The shares of Common Stock may be sold in one or more transactions
at fixed prices, at prevailing market prices at the time of the
sale, at varying prices determined at the time of sale, or at
negotiated prices. These sales may be effected in transactions,
which may involve crosses or block transactions, pursuant to one or
more of the following methods:
●
on
any national securities exchange or quotation service on which the
securities may be listed or quoted at the time of
sale;
●
in
the over-the-counter market in accordance with the rules of
NASDAQ;
●
in
transactions otherwise than on these exchanges or systems or in the
over-the-counter market;
●
through
the writing or settlement of options, whether such options are
listed on an options exchange or otherwise;
●
ordinary
brokerage transactions and transactions in which the broker-dealer
solicits purchasers;
●
block
trades in which the broker-dealer will attempt to sell the shares
as agent but may position and resell a portion of the block as
principal to facilitate the transaction;
●
purchases
by a broker-dealer as principal and resale by the broker-dealer for
its account;
●
an
exchange distribution in accordance with the rules of the
applicable exchange;
●
privately
negotiated transactions;
●
broker-dealers
may agree with the Selling Stockholder to sell a specified number
of such shares at a stipulated price per share;
●
a
combination of any such methods of sale; and
●
any
other method permitted pursuant to applicable law.
E-1
The
Selling Stockholder may also sell shares of Common Stock covered by
this Prospectus pursuant to Rule 144 promulgated under the
Securities Act, if available, rather than under this Prospectus. In
addition, the Selling Stockholder may transfer the shares of Common
Stock by other means not described in this Prospectus.
Any
broker-dealer participating in such transactions as agent may
receive commissions from the Selling Stockholder (and, if they act
as agent for the purchaser of such shares, from such purchaser).
Crane Creek, Inc. has informed us that each such broker-dealer will
receive commissions from Crane Creek, Inc. which will not exceed
customary brokerage commissions.

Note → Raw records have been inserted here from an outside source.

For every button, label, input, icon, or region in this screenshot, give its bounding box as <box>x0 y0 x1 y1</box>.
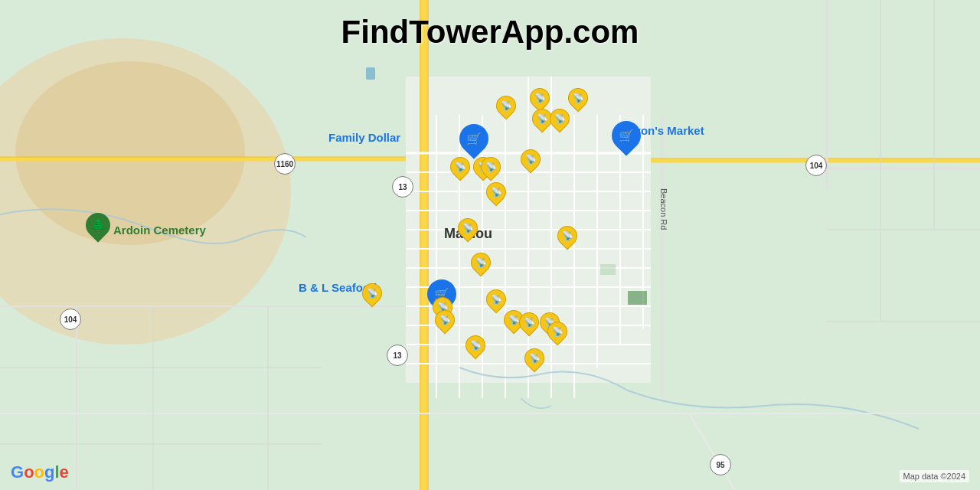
ardoin-cemetery-marker[interactable]: 🌲 <box>86 213 110 240</box>
tower-marker-21[interactable]: 📡 <box>466 335 485 358</box>
svg-rect-29 <box>366 67 375 80</box>
tower-marker-14[interactable]: 📡 <box>486 289 506 312</box>
route-13-north: 13 <box>392 176 413 198</box>
tower-marker-0[interactable]: 📡 <box>496 96 516 119</box>
tower-marker-2[interactable]: 📡 <box>568 88 588 111</box>
tower-marker-16[interactable]: 📡 <box>435 310 455 333</box>
svg-rect-31 <box>600 264 616 275</box>
map-data-label: Map data ©2024 <box>900 470 970 482</box>
tower-marker-4[interactable]: 📡 <box>550 109 570 132</box>
google-branding: G o o g l e <box>11 462 69 482</box>
tower-marker-13[interactable]: 📡 <box>362 283 382 306</box>
beacon-rd-label: Beacon Rd <box>659 188 668 230</box>
family-dollar-marker[interactable]: 🛒 <box>459 124 488 153</box>
svg-rect-5 <box>421 0 427 490</box>
tower-marker-11[interactable]: 📡 <box>557 226 577 249</box>
route-1160: 1160 <box>274 153 296 175</box>
lyons-market-marker[interactable]: 🛒 <box>612 121 641 150</box>
route-13-south: 13 <box>387 345 408 366</box>
svg-rect-30 <box>628 291 647 305</box>
tower-marker-20[interactable]: 📡 <box>547 322 567 345</box>
tower-marker-22[interactable]: 📡 <box>524 348 544 371</box>
tower-marker-10[interactable]: 📡 <box>458 218 478 241</box>
site-title: FindTowerApp.com <box>341 14 639 51</box>
route-95: 95 <box>710 454 731 475</box>
tower-marker-1[interactable]: 📡 <box>530 88 550 111</box>
tower-marker-6[interactable]: 📡 <box>450 157 470 180</box>
tower-marker-9[interactable]: 📡 <box>486 182 506 205</box>
svg-point-2 <box>15 61 245 245</box>
route-104-right: 104 <box>805 155 827 176</box>
tower-marker-5[interactable]: 📡 <box>521 149 541 172</box>
ardoin-cemetery-label: Ardoin Cemetery <box>113 224 206 237</box>
map-background <box>0 0 980 490</box>
family-dollar-label: Family Dollar <box>328 131 400 144</box>
tower-marker-8[interactable]: 📡 <box>481 157 501 180</box>
tower-marker-18[interactable]: 📡 <box>519 312 539 335</box>
route-104-left: 104 <box>60 309 81 330</box>
map-container: FindTowerApp.com Mamou Family Dollar Lyo… <box>0 0 980 490</box>
tower-marker-12[interactable]: 📡 <box>471 253 491 276</box>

Broker-dealers may agree with the
Selling Stockholder to sell a specified number of shares at a
stipulated price per share, and, to the extent such a broker-dealer
is unable to do so acting as agent for the Selling Stockholder, to
purchase as principal any unsold shares at the price required to
fulfill the broker-dealer commitment to the Selling Stockholder.
Broker-dealers who acquire shares as principal may thereafter
resell such shares from time to time in one or more transactions
(which may involve crosses and block transactions and which may
involve sales to and through other broker-dealers, including
transactions of the nature described above and pursuant to the one
or more of the methods described above) at fixed prices, at
prevailing market prices at the time of the sale, at varying prices
determined at the time of sale, or at negotiated prices, and in
connection with such resales may pay to or receive from the
purchasers of such shares commissions computed as described above.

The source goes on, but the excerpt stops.